• **EXERCISE BRIEF**: Copy the records below line by line and word for word, from the very first line through the line with "Bravo pour ce superbe défi Stéphane !", omitting each picture.

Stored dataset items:

------------------------------------------------------------------------

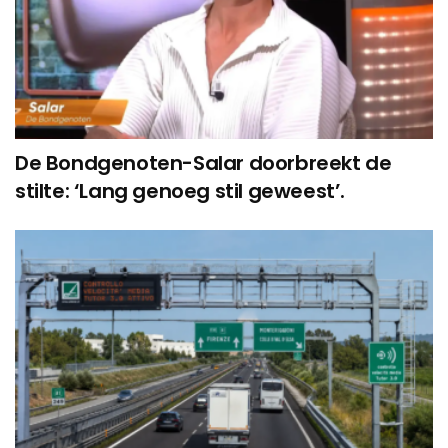
De Bondgenoten-Salar doorbreekt de
stilte: ‘Lang genoeg stil geweest’.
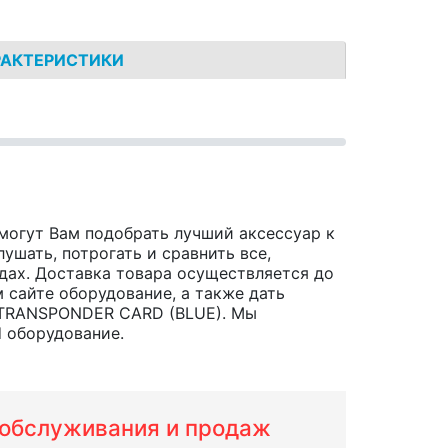
РАКТЕРИСТИКИ
могут Вам подобрать лучший аксессуар к
ушать, потрогать и сравнить все,
родах. Доставка товара осуществляется до
 сайте оборудование, а также дать
D TRANSPONDER CARD (BLUE). Мы
d оборудование.
м обслуживания и продаж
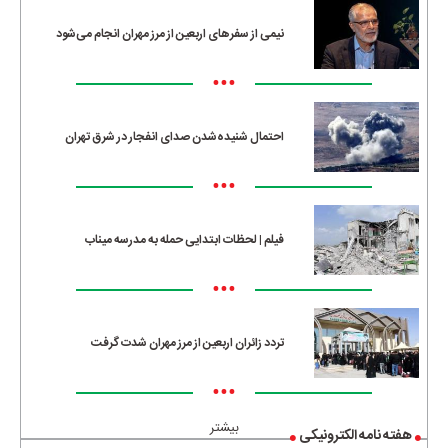
نیمی از سفرهای اربعین از مرز مهران انجام می‌شود
•••
احتمال شنیده‌شدن صدای انفجار در شرق تهران
•••
فیلم | لحظات ابتدایی حمله به مدرسه میناب
•••
تردد زائران اربعین از مرز مهران شدت گرفت
•••
بیشتر
هفته نامه الکترونیکی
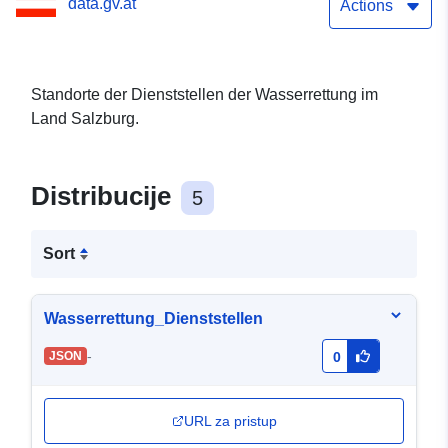
data.gv.at
Actions
Standorte der Dienststellen der Wasserrettung im
Land Salzburg.
Distribucije
5
Sort
Wasserrettung_Dienststellen
-
JSON
0
URL za pristup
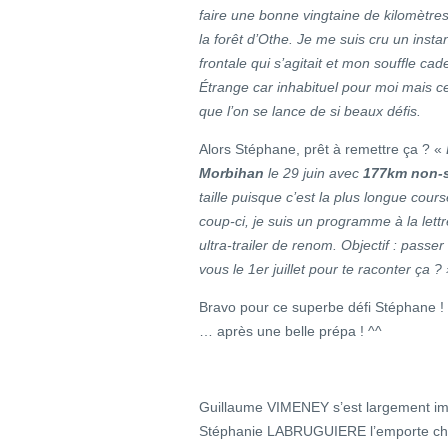
faire une bonne vingtaine de kilomètres
la forêt d’Othe. Je me suis cru un insta
frontale qui s’agitait et mon souffle 
Étrange car inhabituel pour moi mais 
que l’on se lance de si beaux défis.
Alors Stéphane, prêt à remettre ça ? «
Morbihan
le 29 juin avec
177km non-
taille puisque c’est la plus longue cou
coup-ci, je suis un programme à la lett
ultra-trailer de renom. Objectif : pass
vous le 1er juillet pour te raconter ça ?
Bravo pour ce superbe défi Stéphane !
… après une belle prépa ! ^^
Guillaume VIMENEY s’est largement i
Stéphanie LABRUGUIERE l’emporte che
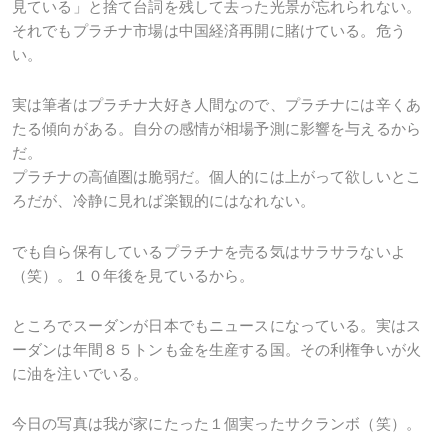
見ている」と捨て台詞を残して去った光景が忘れられない。
それでもプラチナ市場は中国経済再開に賭けている。危う
い。
実は筆者はプラチナ大好き人間なので、プラチナには辛くあ
たる傾向がある。自分の感情が相場予測に影響を与えるから
だ。
プラチナの高値圏は脆弱だ。個人的には上がって欲しいとこ
ろだが、冷静に見れば楽観的にはなれない。
でも自ら保有しているプラチナを売る気はサラサラないよ
（笑）。１０年後を見ているから。
ところでスーダンが日本でもニュースになっている。実はス
ーダンは年間８５トンも金を生産する国。その利権争いが火
に油を注いでいる。
今日の写真は我が家にたった１個実ったサクランボ（笑）。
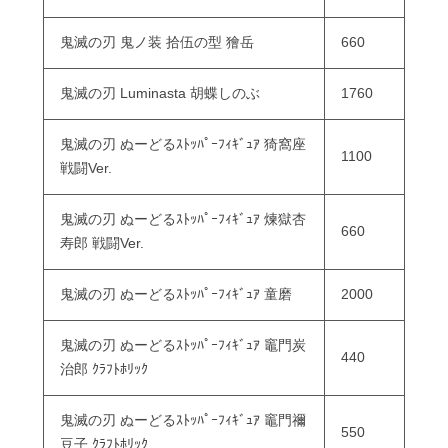
鬼滅の刃 鬼ノ装 拾伍の型 獪岳
660
鬼滅の刃 Luminasta 胡蝶しのぶ
1760
鬼滅の刃 ぬーどるｽﾄｯﾊﾟｰﾌｨｷﾞｭｱ 猗窩座
1100
戦闘Ver.
鬼滅の刃 ぬーどるｽﾄｯﾊﾟｰﾌｨｷﾞｭｱ 煉獄杏
660
寿郎 戦闘Ver.
鬼滅の刃 ぬーどるｽﾄｯﾊﾟｰﾌｨｷﾞｭｱ 童磨
2000
鬼滅の刃 ぬーどるｽﾄｯﾊﾟｰﾌｨｷﾞｭｱ 竈門炭
440
治郎 ｸﾗﾌﾄﾎﾘｯｸ
鬼滅の刃 ぬーどるｽﾄｯﾊﾟｰﾌｨｷﾞｭｱ 竈門禰
550
豆子 ｸﾗﾌﾄﾎﾘｯｸ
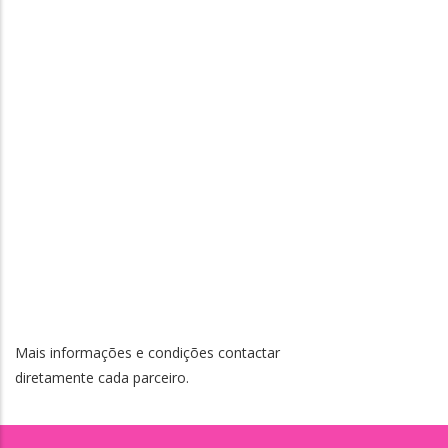
Mais informações e condições contactar
diretamente cada parceiro.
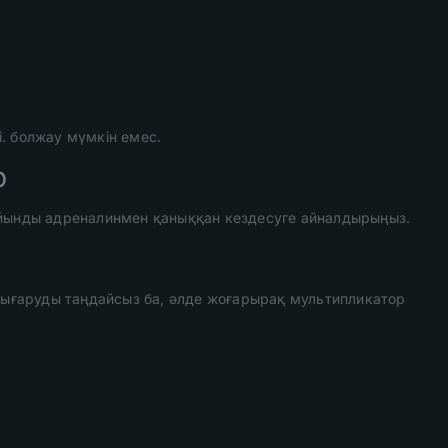
і. болжау мүмкін емес.
р
ойынды адреналинмен қаныққан кездесуге айналдырыңыз.
ғаруды таңдайсыз ба, әлде жоғарырақ мультипликатор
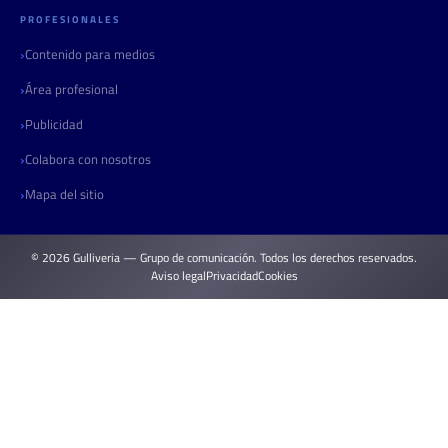
PROFESIONALES
Contenido para medios
Área profesional
Publicidad
Colabora con nosotros
Mapa del sitio
© 2026 Gulliveria — Grupo de comunicación. Todos los derechos reservados.
Aviso legal
Privacidad
Cookies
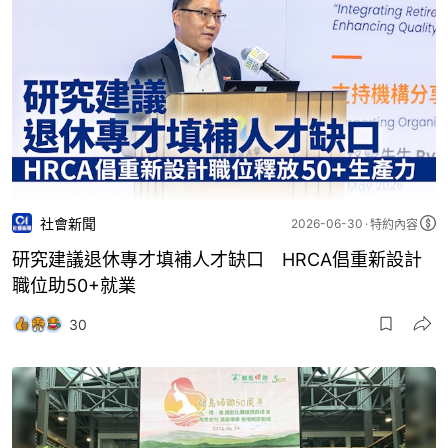
社會新聞
2026-06-30
特約內容
研究建議退休專才填補人才缺口 HRCA倡重新設計
職位助50+就業
30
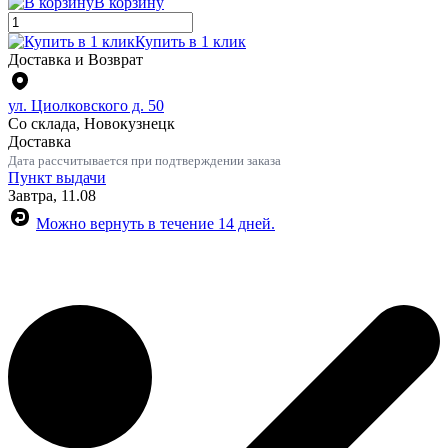
В корзину
Купить в 1 клик
Доставка и Возврат
ул. Циолковского д. 50
Со склада, Новокузнецк
Доставка
Дата рассчитывается при подтверждении заказа
Пункт выдачи
Завтра, 11.08
Можно вернуть в течение 14 дней.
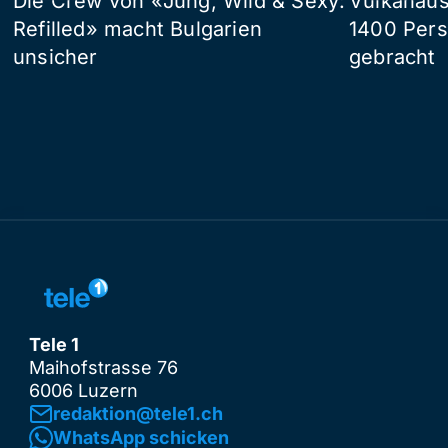
Die Crew von «Jung, Wild & Sexy:
Vulkanaus
Refilled» macht Bulgarien
1400 Pers
unsicher
gebracht
Tele 1
Maihofstrasse 76
6006 Luzern
redaktion@tele1.ch
WhatsApp schicken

------------------------------------------------------------------------

• **SOLUTION TO THIS EXERCISE**:
De Bondgenoten-Salar doorbreekt de
stilte: ‘Lang genoeg stil geweest’.
РАКТЕРИСТИКИ
могут Вам подобрать лучший аксессуар к
ушать, потрогать и сравнить все,
родах. Доставка товара осуществляется до
 сайте оборудование, а также дать
D TRANSPONDER CARD (BLUE). Мы
d оборудование.
м обслуживания и продаж
نیمی از سفرهای اربعین از مرز مهران انجام می‌شود
•••
احتمال شنیده‌شدن صدای انفجار در شرق تهران
•••
فیلم | لحظات ابتدایی حمله به مدرسه میناب
•••
تردد زائران اربعین از مرز مهران شدت گرفت
•••
بیشتر
هفته نامه الکترونیکی
data.gv.at
Actions
Standorte der Dienststellen der Wasserrettung im
Land Salzburg.
Distribucije
5
Sort
Wasserrettung_Dienststellen
-
JSON
0
URL za pristup
faire une bonne vingtaine de kilomètres
la forêt d’Othe. Je me suis cru un insta
frontale qui s’agitait et mon souffle 
Étrange car inhabituel pour moi mais 
que l’on se lance de si beaux défis.
Alors Stéphane, prêt à remettre ça ? «
Morbihan
le 29 juin avec
177km non-
taille puisque c’est la plus longue cou
coup-ci, je suis un programme à la lett
ultra-trailer de renom. Objectif : pass
vous le 1er juillet pour te raconter ça ?
Bravo pour ce superbe défi Stéphane !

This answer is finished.